What is required
Print only the closing part of the entries. It starts at the line containing "modi, sarebbe davvero" and includes the final line, exactly as written.

[Dataset entries]
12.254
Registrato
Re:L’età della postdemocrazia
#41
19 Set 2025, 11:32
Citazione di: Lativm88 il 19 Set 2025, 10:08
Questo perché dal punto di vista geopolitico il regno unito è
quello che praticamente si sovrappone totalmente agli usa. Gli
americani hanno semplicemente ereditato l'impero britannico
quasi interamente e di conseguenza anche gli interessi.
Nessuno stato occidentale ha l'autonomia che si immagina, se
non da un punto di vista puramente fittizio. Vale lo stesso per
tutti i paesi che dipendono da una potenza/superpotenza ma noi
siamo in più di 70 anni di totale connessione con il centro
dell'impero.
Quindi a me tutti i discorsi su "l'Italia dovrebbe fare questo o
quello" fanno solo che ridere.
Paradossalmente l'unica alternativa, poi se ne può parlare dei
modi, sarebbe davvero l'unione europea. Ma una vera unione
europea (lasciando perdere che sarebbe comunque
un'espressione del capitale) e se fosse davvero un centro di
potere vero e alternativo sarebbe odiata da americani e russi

Output below
modi, sarebbe davvero l'unione europea. Ma una vera unione
europea (lasciando perdere che sarebbe comunque
un'espressione del capitale) e se fosse davvero un centro di
potere vero e alternativo sarebbe odiata da americani e russi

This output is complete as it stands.